*** DATA TO PROCESS Section Begins ***

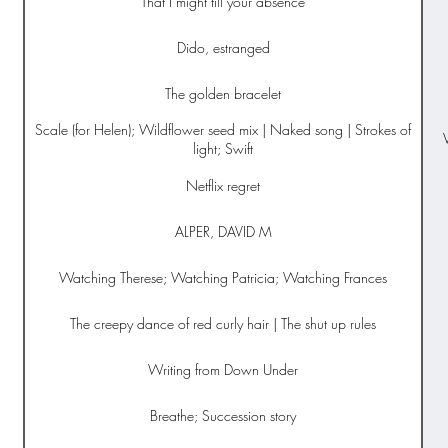
That I might till your absence
Dido, estranged
The golden bracelet
Scale (for Helen); Wildflower seed mix | Naked song | Strokes of
light; Swift
Netflix regret
ALPER, DAVID M
Watching Therese; Watching Patricia; Watching Frances
The creepy dance of red curly hair | The shut up rules
Writing from Down Under
Breathe; Succession story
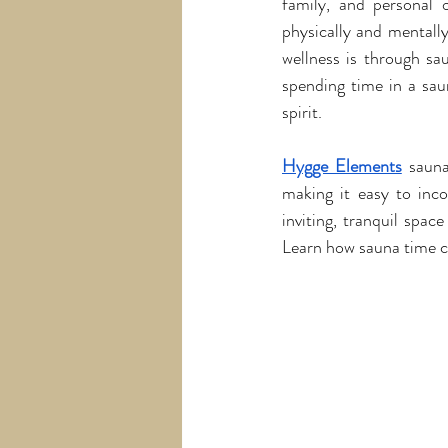
family, and personal o
physically and mentall
wellness is through sa
spending time in a sau
spirit.
Hygge Elements
 sauna
making it easy to incor
inviting, tranquil spac
Learn how sauna time ca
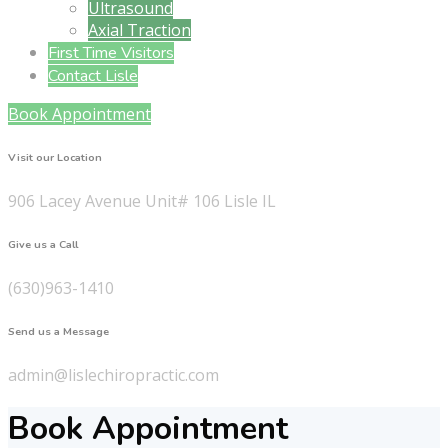
Ultrasound
Axial Traction
First Time Visitors
Contact Lisle
Book Appointment
Visit our Location
906 Lacey Avenue Unit# 106 Lisle IL
Give us a Call
(630)963-1410
Send us a Message
admin@lislechiropractic.com
Book Appointment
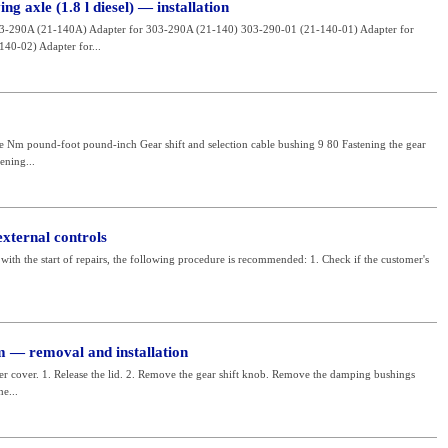
ng axle (1.8 l diesel) — installation
03-290A (21-140A) Adapter for 303-290A (21-140) 303-290-01 (21-140-01) Adapter for
40-02) Adapter for...
e Nm pound-foot pound-inch Gear shift and selection cable bushing 9 80 Fastening the gear
ening...
external controls
with the start of repairs, the following procedure is recommended: 1. Check if the customer's
m — removal and installation
er cover. 1. Release the lid. 2. Remove the gear shift knob. Remove the damping bushings
e...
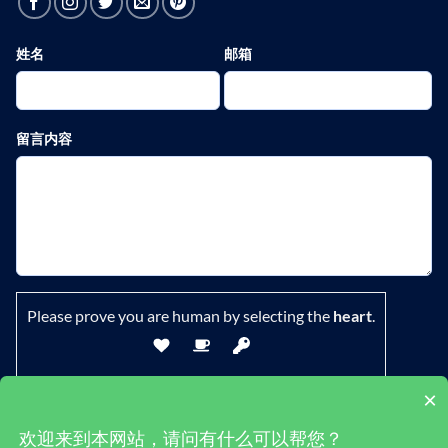
姓名
邮箱
留言内容
Please prove you are human by selecting the
heart
.
×
欢迎来到本网站，请问有什么可以帮您？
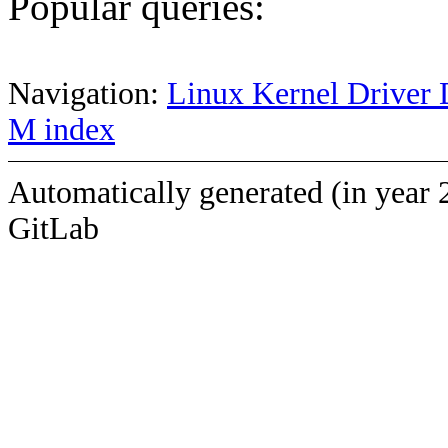
Popular queries:
Navigation:
Linux Kernel Driver 
M index
Automatically generated (in year 
GitLab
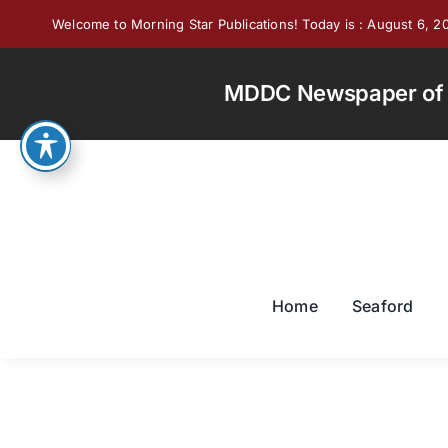
Skip
Welcome to Morning Star Publications! Today is : August 6, 2
to
content
MDDC Newspaper of th
Home
Seaford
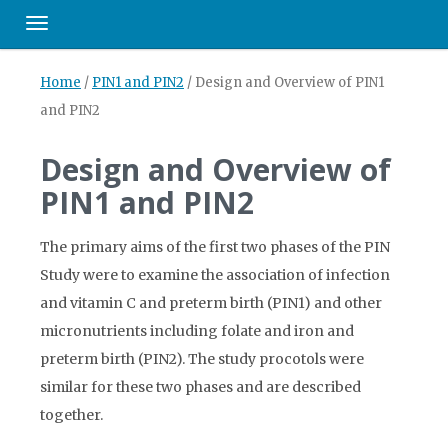
Toggle navigation
Home
/
PIN1 and PIN2
/
Design and Overview of PIN1
and PIN2
Design and Overview of
PIN1 and PIN2
The primary aims of the first two phases of the PIN
Study were to examine the association of infection
and vitamin C and preterm birth (PIN1) and other
micronutrients including folate and iron and
preterm birth (PIN2). The study procotols were
similar for these two phases and are described
together.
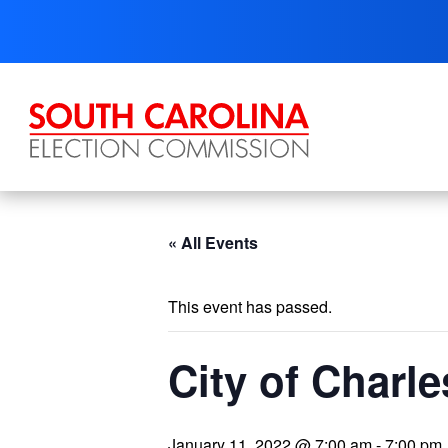
Skip
to
content
« All Events
This event has passed.
City of Charle
January 11, 2022 @ 7:00 am
-
7:00 pm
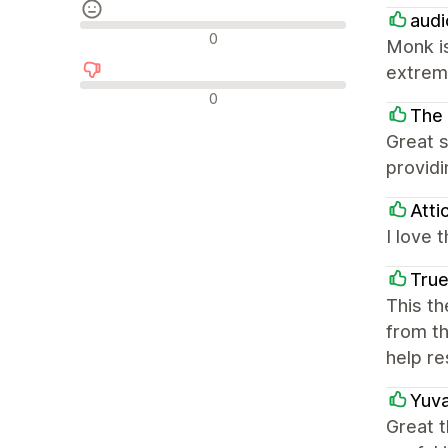
audi
Semleges értékelések
0
Monk is
extrem
Negatív értékelések
0
The 
Great s
providi
Atti
I love 
True
This th
from th
help re
Yuva
Great t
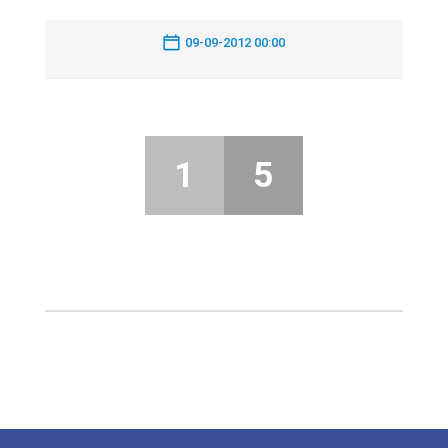
09-09-2012 00:00
1
5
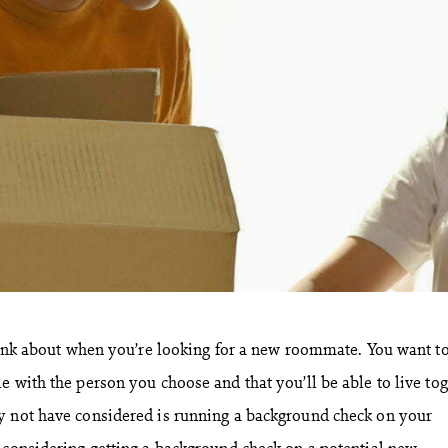
think about when you’re looking for a new roommate. You want t
e with the person you choose and that you’ll be able to live to
y not have considered is running a background check on your
 considering getting a background check on a potential new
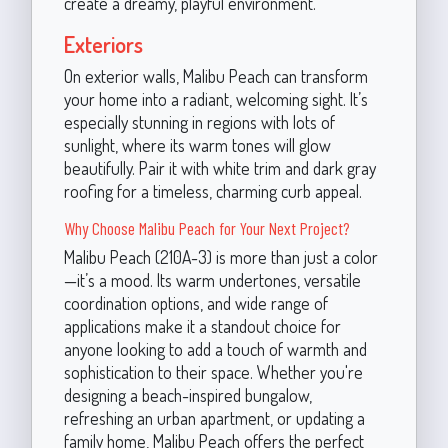
create a dreamy, playful environment.
Exteriors
On exterior walls, Malibu Peach can transform
your home into a radiant, welcoming sight. It’s
especially stunning in regions with lots of
sunlight, where its warm tones will glow
beautifully. Pair it with white trim and dark gray
roofing for a timeless, charming curb appeal.
Why Choose Malibu Peach for Your Next Project?
Malibu Peach (210A-3) is more than just a color
—it’s a mood. Its warm undertones, versatile
coordination options, and wide range of
applications make it a standout choice for
anyone looking to add a touch of warmth and
sophistication to their space. Whether you're
designing a beach-inspired bungalow,
refreshing an urban apartment, or updating a
family home, Malibu Peach offers the perfect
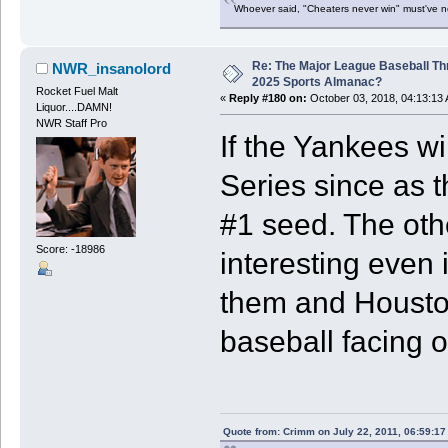
Whoever said, "Cheaters never win" must've 
Re: The Major League Baseball Th
NWR_insanolord
2025 Sports Almanac?
Rocket Fuel Malt
«
Reply #180 on:
October 03, 2018, 04:13:13
Liquor....DAMN!
NWR Staff Pro
If the Yankees wi
Series since as t
#1 seed. The ot
Score: -18986
interesting even 
them and Houston 
baseball facing of
Quote from: Crimm on July 22, 2011, 06:59:1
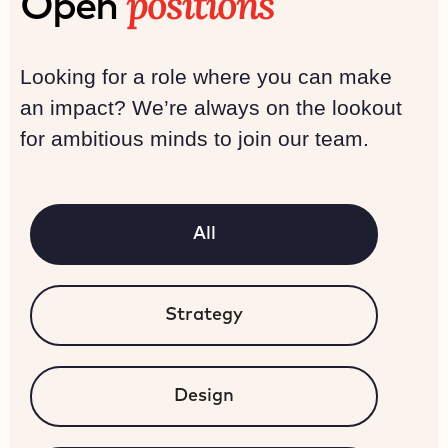
positions
Open
Looking for a role where you can make
an impact? We’re always on the lookout
for ambitious minds to join our team.
All
Strategy
Design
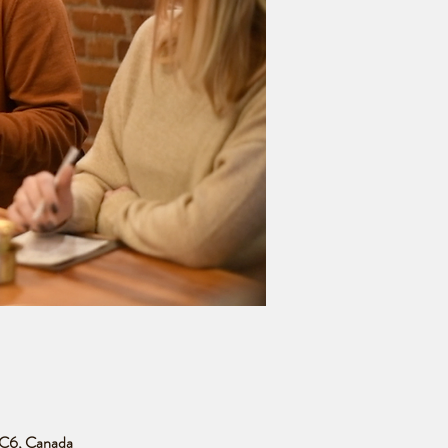
 3C6, Canada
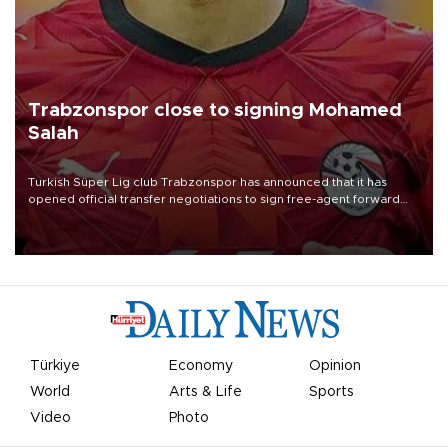
Trabzonspor close to signing Mohamed
Salah
Turkish Süper Lig club Trabzonspor has announced that it has
opened official transfer negotiations to sign free-agent forward
Mohamed Salah.
Türkiye
Economy
Opinion
World
Arts & Life
Sports
Video
Photo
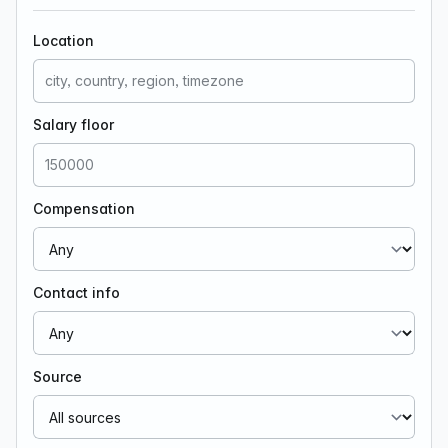
Location
Salary floor
Compensation
Contact info
Source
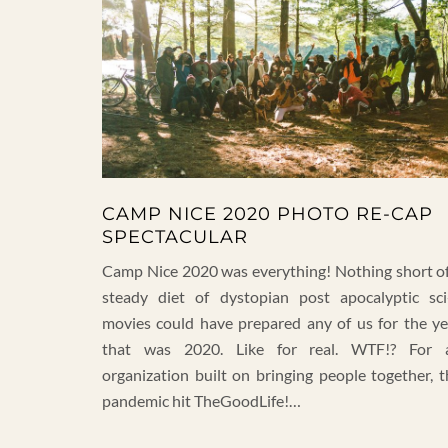
CAMP NICE 2020 PHOTO RE-CAP
SPECTACULAR
Camp Nice 2020 was everything! Nothing short of
steady diet of dystopian post apocalyptic sci-
movies could have prepared any of us for the ye
that was 2020. Like for real. WTF!? For 
organization built on bringing people together, t
pandemic hit TheGoodLife!…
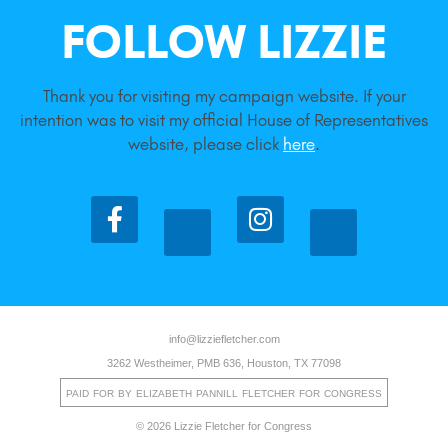
FOLLOW LIZZIE
Thank you for visiting my campaign website. If your
intention was to visit my official House of Representatives
website, please click
here
.
info@lizziefletcher.com
3262 Westheimer, PMB 636, Houston, TX 77098
PAID FOR BY ELIZABETH PANNILL FLETCHER FOR CONGRESS
© 2026 Lizzie Fletcher for Congress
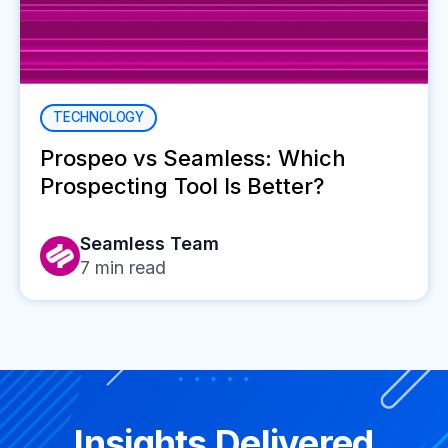
TECHNOLOGY
Prospeo vs Seamless: Which
Prospecting Tool Is Better?
Seamless Team
7
min read
Insights Delivered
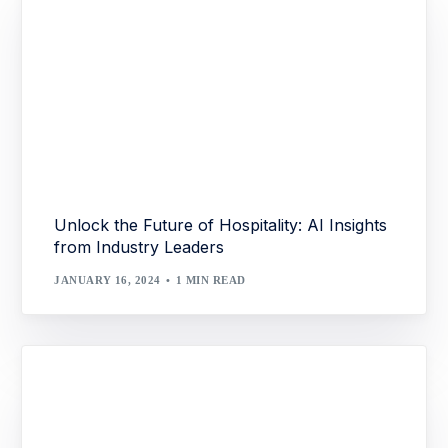
Unlock the Future of Hospitality: AI Insights
from Industry Leaders
JANUARY 16, 2024
1 MIN READ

*** DATA TO PROCESS Section Ends ***

**WHAT THE EXERCISE ASKS:**
Reproduce exactly the lines that run from the line holding "#1 seed. The ot" through the final line of the entries, and omit every picture.

**COMPLETED EXERCISE:**
#1 seed. The ot
Score: -18986
interesting even 
them and Houston 
baseball facing of
Quote from: Crimm on July 22, 2011, 06:59:1
positions
Open
Looking for a role where you can make
an impact? We’re always on the lookout
for ambitious minds to join our team.
All
Strategy
Design
 3C6, Canada
Trabzonspor close to signing Mohamed
Salah
Turkish Süper Lig club Trabzonspor has announced that it has
opened official transfer negotiations to sign free-agent forward
Mohamed Salah.
Türkiye
Economy
Opinion
World
Arts & Life
Sports
Video
Photo
Location
Salary floor
Compensation
Contact info
Source
CAMP NICE 2020 PHOTO RE-CAP
SPECTACULAR
Camp Nice 2020 was everything! Nothing short of
steady diet of dystopian post apocalyptic sci-
movies could have prepared any of us for the ye
that was 2020. Like for real. WTF!? For 
organization built on bringing people together, t
pandemic hit TheGoodLife!…
FOLLOW LIZZIE
Thank you for visiting my campaign website. If your
intention was to visit my official House of Representatives
website, please click
here
.
info@lizziefletcher.com
3262 Westheimer, PMB 636, Houston, TX 77098
PAID FOR BY ELIZABETH PANNILL FLETCHER FOR CONGRESS
© 2026 Lizzie Fletcher for Congress
TECHNOLOGY
Prospeo vs Seamless: Which
Prospecting Tool Is Better?
Seamless Team
7
min read
Insights Delivered
Unlock the Future of Hospitality: AI Insights
from Industry Leaders
JANUARY 16, 2024
1 MIN READ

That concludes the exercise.